Yilmaz B., Gungor T., Bayramoglu H., Soysal S., Mollamahmutoglu L.

JOURNAL OF OBSTETRICS AND GYNAECOLOGY RESEARCH, vol.36, no.3, pp.697-700, 2010 (SCI-Expanded) identifier identifier identifier

  • Publication Type: Article / Article
  • Volume: 36 Issue: 3
  • Publication Date: 2010
  • Doi Number: 10.1111/j.1447-0756.2010.01225.x
  • Journal Indexes: Science Citation Index Expanded (SCI-EXPANDED), Scopus
  • Page Numbers: pp.697-700
  • Keywords: adolescent, coexisting, dysgerminoma, gonadoblastoma, PHENOTYPIC FEMALE, WOMAN
  • Recep Tayyip Erdoğan University Affiliated: No


Gonadoblastoma is a rare gonadal tumor with tumor cells arranged in nests surrounded by ovarian stroma containing Leydig or lutein-type cells.
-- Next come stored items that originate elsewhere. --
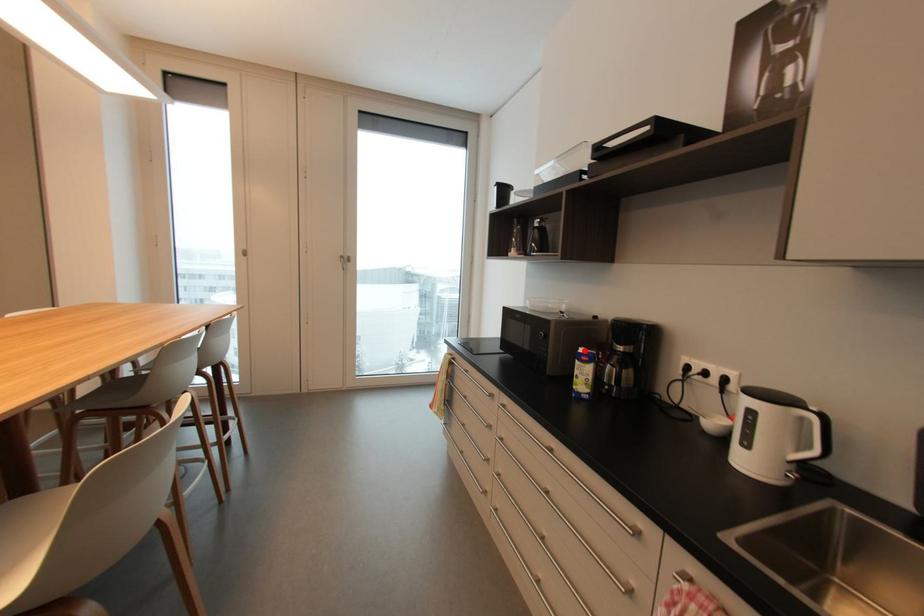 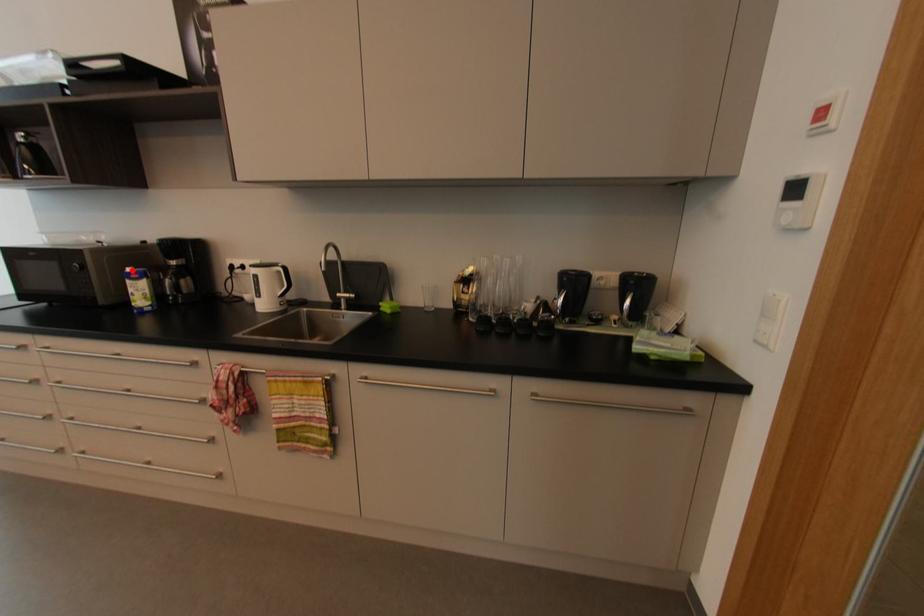 I am providing you with two images of the same scene from different viewpoints. A red point is marked on the first image and another point is marked on the second image. Are the points marked in image1 and image2 representing the same 3D position?

Yes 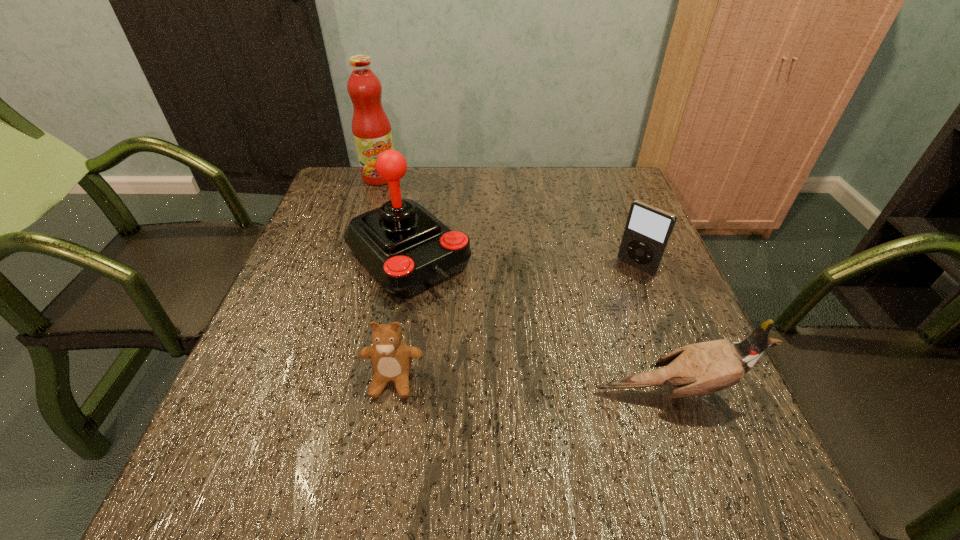 You are a GUI agent. You are given a task and a screenshot of the screen. Output one action in this format:
    pyautogui.click(x=<x>, y=<y>)
    Task: Click on the joystick that is at the left edge
    
    Given the screenshot: What is the action you would take?
    pyautogui.click(x=409, y=250)

Where is `bird located at the right edge`? This screenshot has height=540, width=960. bird located at the right edge is located at coordinates (697, 369).

Image resolution: width=960 pixels, height=540 pixels. In order to click on iPod present at the right edge in this screenshot , I will do `click(648, 229)`.

Find the location of `object present at the far left corner`. object present at the far left corner is located at coordinates (371, 128).

Identify the location of object present at the near right corner. The image size is (960, 540). (697, 369).

This screenshot has width=960, height=540. In order to click on vacant space at the far edge of the desktop in this screenshot , I will do `click(499, 198)`.

Locate an element on the screen. free region at the near edge is located at coordinates (341, 396).

Where is `vacant point at the left edge`? The width and height of the screenshot is (960, 540). vacant point at the left edge is located at coordinates (302, 254).

In the image, there is a desktop. Find the location of `free space at the right edge`. free space at the right edge is located at coordinates (717, 393).

The width and height of the screenshot is (960, 540). In order to click on free point at the far left corner in this screenshot , I will do `click(335, 183)`.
In 50% of the cases, there is an overgrowth of germ cells with progression to dysgerminoma. A case of gonadoblastoma with coexisting dysgerminoma developing in both ovaries of a 20-year-old girl who had increased abdominal girth is presented here. A pelvic mass measuring 20 x 14 cm was detected by pelvic ultrasonography. Bilateral salphingo-oophorectomy was performed. The histopathological report revealed bilateral gonadoblastoma with coexisting dysgerminoma. After surgery the patient received radiation and chemotherapy (BEP: bleomycin, etoposide, cisplatin) and was started on hormone replacement therapy. Five years and eight months after treatment, the patient is well and free of recurrence.